### DATA TO EXAMINE
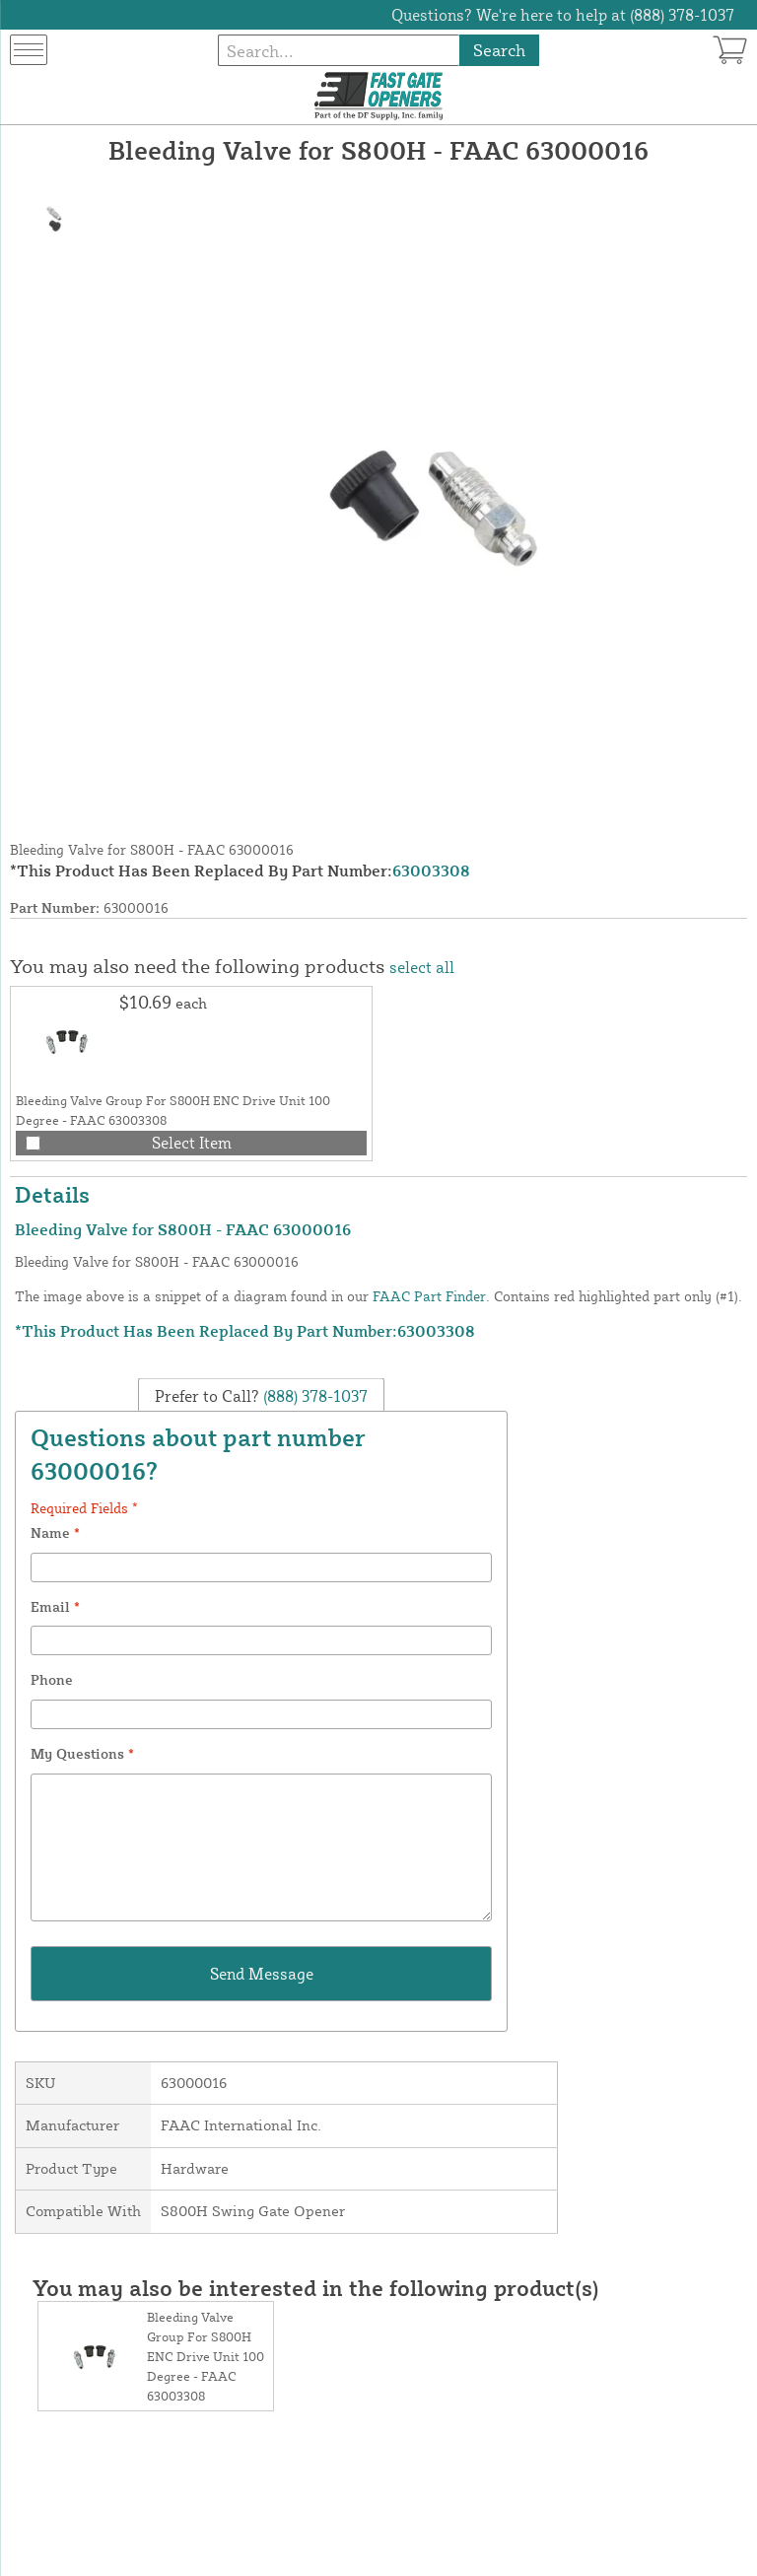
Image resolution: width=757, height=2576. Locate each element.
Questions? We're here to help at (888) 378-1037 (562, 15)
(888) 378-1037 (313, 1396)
* * *
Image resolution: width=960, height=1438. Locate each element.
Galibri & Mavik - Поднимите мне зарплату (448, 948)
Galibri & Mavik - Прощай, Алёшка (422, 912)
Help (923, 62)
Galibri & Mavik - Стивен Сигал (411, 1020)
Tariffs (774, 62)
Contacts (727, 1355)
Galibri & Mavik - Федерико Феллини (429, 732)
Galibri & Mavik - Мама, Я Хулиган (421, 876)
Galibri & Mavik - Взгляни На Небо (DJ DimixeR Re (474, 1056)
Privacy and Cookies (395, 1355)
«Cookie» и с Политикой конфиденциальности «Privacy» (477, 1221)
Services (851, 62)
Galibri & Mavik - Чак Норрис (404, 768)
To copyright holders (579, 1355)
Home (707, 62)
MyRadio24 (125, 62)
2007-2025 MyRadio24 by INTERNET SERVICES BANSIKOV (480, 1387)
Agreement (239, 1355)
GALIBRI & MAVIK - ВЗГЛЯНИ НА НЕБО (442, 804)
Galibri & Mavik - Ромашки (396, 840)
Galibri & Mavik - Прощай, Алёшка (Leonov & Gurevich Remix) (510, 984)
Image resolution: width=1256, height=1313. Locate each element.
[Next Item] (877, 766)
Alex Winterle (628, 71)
---
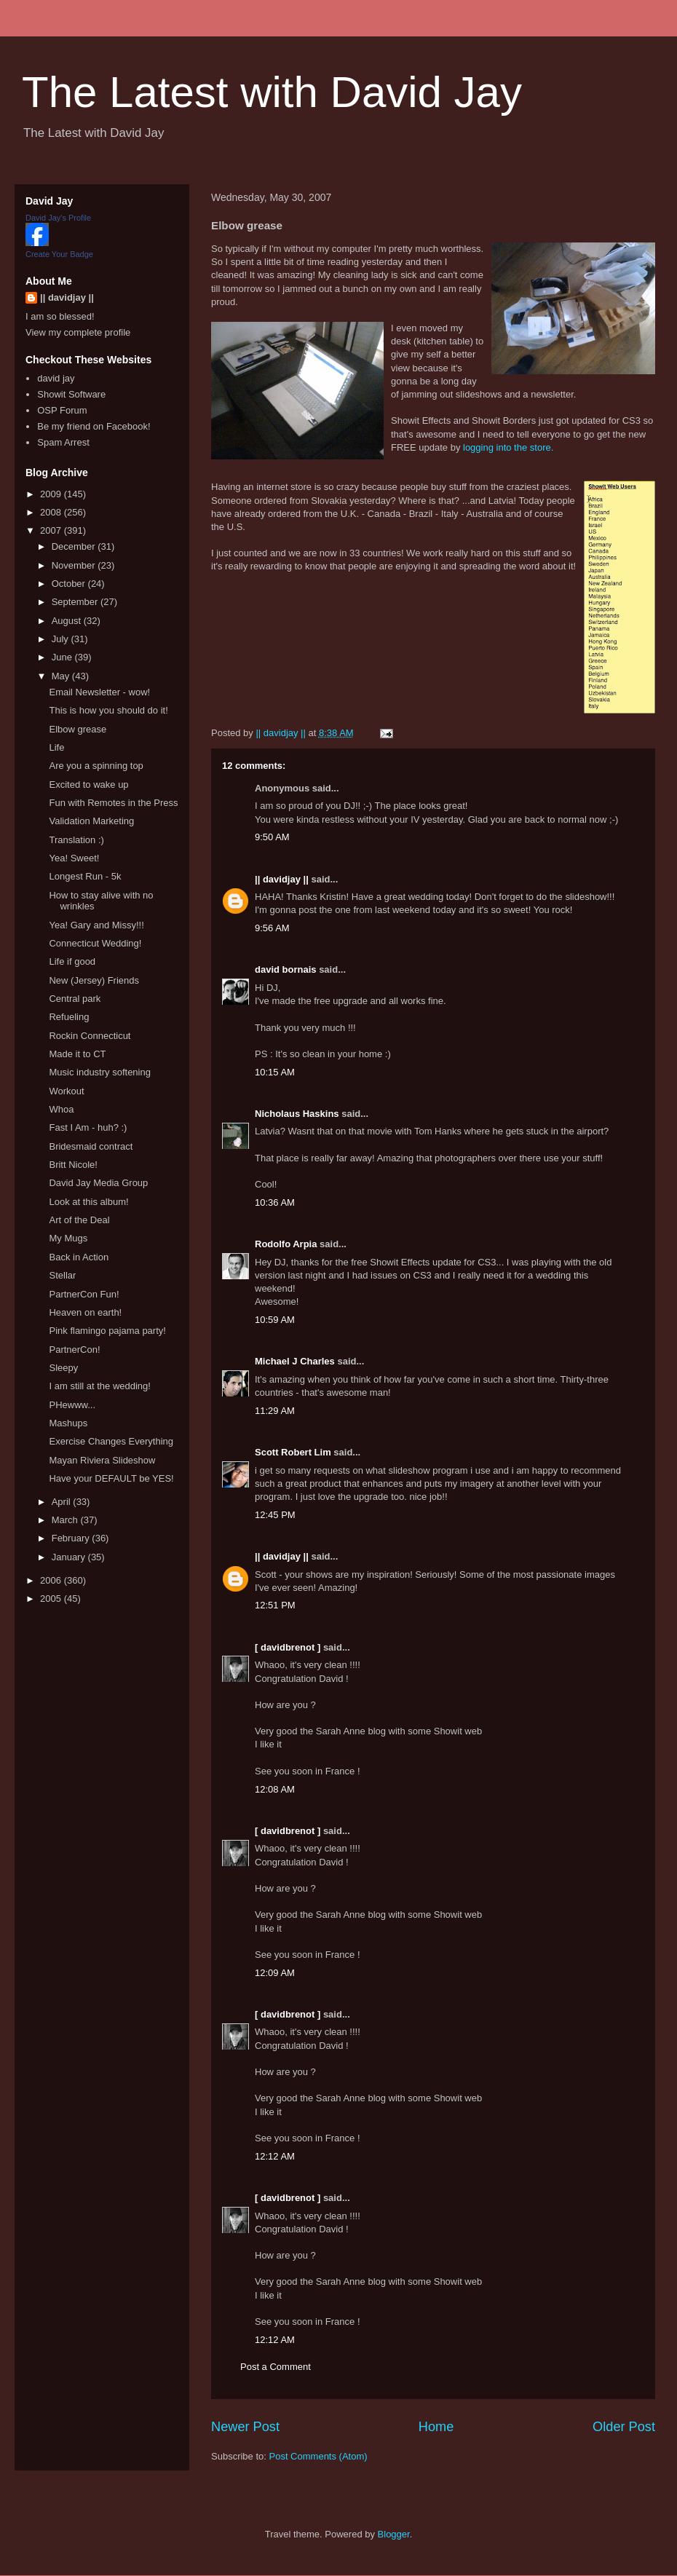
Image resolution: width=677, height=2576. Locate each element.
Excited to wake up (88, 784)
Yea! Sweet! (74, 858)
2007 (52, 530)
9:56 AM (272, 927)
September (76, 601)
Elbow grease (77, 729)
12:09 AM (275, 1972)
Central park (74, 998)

### WORK INSTRUCTIONS
Reproduce verbatim the lines above, from the line with "Image resolution: width=757, height=2576." through the line with "(888) 378-1037 (313, 1396)".

### SOLUTION TO THE EXERCISE
Image resolution: width=757, height=2576. Locate each element.
Questions? We're here to help at (888) 378-1037 (562, 15)
(888) 378-1037 (313, 1396)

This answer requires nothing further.